> [EXERCISE DATA]

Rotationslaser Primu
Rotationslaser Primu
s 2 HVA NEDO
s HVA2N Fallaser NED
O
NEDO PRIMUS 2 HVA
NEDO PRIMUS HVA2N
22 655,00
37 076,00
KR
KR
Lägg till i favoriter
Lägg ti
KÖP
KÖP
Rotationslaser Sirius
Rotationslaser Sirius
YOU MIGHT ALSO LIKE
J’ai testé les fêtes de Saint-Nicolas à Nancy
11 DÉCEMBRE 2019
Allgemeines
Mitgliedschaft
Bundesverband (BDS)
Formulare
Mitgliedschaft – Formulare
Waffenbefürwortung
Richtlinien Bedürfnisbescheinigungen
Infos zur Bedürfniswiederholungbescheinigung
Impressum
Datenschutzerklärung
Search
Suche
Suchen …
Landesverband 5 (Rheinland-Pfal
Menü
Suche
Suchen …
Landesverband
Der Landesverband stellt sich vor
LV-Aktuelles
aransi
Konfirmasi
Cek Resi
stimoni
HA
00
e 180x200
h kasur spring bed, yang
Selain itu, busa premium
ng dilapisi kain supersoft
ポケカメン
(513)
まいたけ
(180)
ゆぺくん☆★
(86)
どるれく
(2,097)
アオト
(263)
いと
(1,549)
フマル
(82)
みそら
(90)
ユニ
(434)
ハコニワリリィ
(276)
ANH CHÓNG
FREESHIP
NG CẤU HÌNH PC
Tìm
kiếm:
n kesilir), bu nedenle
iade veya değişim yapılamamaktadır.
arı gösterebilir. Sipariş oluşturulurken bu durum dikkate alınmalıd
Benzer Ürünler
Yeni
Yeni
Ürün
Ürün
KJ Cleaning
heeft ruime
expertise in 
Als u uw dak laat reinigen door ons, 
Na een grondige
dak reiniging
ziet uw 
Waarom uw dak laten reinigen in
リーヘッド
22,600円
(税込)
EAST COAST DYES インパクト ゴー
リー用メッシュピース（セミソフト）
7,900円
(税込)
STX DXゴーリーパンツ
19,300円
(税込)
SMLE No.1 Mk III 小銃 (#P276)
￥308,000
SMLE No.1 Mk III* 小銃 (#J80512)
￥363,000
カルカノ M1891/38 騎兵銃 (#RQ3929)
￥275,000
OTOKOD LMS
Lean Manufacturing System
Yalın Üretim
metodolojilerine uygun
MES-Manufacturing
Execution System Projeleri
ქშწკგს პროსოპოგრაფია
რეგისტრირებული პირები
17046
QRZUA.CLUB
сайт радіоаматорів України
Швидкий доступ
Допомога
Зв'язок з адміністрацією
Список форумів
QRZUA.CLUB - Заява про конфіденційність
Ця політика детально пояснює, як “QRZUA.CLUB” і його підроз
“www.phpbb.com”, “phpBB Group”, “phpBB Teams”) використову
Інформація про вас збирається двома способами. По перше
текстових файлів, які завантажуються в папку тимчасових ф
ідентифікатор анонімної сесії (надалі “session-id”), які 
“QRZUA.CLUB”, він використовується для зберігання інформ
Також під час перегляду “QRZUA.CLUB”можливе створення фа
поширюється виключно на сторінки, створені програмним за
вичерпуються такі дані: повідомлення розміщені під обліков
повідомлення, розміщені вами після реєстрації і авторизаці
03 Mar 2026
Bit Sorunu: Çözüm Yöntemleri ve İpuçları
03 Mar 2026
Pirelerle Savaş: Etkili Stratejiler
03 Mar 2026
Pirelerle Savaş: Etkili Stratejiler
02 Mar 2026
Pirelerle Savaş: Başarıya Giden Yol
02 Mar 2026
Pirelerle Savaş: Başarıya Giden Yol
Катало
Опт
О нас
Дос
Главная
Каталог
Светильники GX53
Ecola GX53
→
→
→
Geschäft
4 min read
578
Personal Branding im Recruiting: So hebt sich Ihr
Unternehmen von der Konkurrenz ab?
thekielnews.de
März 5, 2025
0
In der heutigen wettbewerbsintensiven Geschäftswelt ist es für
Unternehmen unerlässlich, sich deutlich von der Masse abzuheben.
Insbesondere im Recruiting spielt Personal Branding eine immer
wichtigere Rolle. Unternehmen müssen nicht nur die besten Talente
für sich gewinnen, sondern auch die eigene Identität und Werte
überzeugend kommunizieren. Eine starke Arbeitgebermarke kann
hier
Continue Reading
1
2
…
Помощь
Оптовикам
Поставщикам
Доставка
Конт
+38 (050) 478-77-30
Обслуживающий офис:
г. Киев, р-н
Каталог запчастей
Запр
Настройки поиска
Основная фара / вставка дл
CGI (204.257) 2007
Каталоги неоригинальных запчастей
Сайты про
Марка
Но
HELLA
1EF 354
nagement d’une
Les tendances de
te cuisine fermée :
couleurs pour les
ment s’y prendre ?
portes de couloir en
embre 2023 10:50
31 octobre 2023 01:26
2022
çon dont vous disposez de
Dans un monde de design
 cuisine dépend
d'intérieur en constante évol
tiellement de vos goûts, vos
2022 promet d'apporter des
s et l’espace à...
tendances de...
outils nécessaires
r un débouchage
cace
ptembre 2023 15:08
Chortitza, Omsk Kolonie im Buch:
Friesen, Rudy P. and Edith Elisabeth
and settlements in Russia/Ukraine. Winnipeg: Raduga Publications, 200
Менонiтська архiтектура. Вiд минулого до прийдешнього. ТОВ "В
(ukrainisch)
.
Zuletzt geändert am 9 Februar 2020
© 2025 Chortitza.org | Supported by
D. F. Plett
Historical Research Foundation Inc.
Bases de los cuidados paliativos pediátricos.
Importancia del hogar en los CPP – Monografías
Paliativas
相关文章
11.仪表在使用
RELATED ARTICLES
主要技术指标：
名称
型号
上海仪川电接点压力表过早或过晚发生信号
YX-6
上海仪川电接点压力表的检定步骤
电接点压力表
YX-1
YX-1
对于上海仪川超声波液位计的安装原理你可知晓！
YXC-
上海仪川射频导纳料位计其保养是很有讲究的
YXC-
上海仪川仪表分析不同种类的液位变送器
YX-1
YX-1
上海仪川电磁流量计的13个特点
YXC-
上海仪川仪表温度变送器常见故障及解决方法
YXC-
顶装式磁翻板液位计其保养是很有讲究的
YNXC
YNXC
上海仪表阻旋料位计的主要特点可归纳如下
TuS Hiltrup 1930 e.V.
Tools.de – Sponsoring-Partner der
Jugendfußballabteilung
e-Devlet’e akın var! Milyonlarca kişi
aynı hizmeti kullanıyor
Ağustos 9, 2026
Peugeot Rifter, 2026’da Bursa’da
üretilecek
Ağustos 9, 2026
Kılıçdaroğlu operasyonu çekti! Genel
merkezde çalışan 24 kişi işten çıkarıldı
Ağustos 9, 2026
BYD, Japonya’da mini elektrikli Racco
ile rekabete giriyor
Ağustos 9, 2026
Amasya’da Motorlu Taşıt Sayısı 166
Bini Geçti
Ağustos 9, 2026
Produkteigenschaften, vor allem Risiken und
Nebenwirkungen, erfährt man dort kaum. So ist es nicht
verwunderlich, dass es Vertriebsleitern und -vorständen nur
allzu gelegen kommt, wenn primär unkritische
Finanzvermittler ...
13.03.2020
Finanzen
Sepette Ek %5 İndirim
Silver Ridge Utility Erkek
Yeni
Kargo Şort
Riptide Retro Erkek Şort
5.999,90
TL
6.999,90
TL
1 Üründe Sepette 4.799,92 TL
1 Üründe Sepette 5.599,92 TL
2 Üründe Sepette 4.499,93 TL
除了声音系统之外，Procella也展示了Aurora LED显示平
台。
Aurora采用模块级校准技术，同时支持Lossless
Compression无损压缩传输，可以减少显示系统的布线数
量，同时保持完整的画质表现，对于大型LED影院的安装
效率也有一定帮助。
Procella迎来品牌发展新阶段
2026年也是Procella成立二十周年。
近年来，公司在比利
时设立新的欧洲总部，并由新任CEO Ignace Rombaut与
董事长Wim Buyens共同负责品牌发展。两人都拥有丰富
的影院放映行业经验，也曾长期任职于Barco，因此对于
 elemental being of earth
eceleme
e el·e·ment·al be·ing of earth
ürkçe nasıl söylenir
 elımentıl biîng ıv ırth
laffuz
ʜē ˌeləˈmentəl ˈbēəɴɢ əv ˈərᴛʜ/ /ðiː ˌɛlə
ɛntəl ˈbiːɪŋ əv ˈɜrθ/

> [EXERCISE DESCRIPTION]
Please return exactly the lines from the first line of the material through the one with "iade veya değişim yapılamamaktadır.", and no lines after it.

> [RESULT]
Rotationslaser Primu
Rotationslaser Primu
s 2 HVA NEDO
s HVA2N Fallaser NED
O
NEDO PRIMUS 2 HVA
NEDO PRIMUS HVA2N
22 655,00
37 076,00
KR
KR
Lägg till i favoriter
Lägg ti
KÖP
KÖP
Rotationslaser Sirius
Rotationslaser Sirius
YOU MIGHT ALSO LIKE
J’ai testé les fêtes de Saint-Nicolas à Nancy
11 DÉCEMBRE 2019
Allgemeines
Mitgliedschaft
Bundesverband (BDS)
Formulare
Mitgliedschaft – Formulare
Waffenbefürwortung
Richtlinien Bedürfnisbescheinigungen
Infos zur Bedürfniswiederholungbescheinigung
Impressum
Datenschutzerklärung
Search
Suche
Suchen …
Landesverband 5 (Rheinland-Pfal
Menü
Suche
Suchen …
Landesverband
Der Landesverband stellt sich vor
LV-Aktuelles
aransi
Konfirmasi
Cek Resi
stimoni
HA
00
e 180x200
h kasur spring bed, yang
Selain itu, busa premium
ng dilapisi kain supersoft
ポケカメン
(513)
まいたけ
(180)
ゆぺくん☆★
(86)
どるれく
(2,097)
アオト
(263)
いと
(1,549)
フマル
(82)
みそら
(90)
ユニ
(434)
ハコニワリリィ
(276)
ANH CHÓNG
FREESHIP
NG CẤU HÌNH PC
Tìm
kiếm:
n kesilir), bu nedenle
iade veya değişim yapılamamaktadır.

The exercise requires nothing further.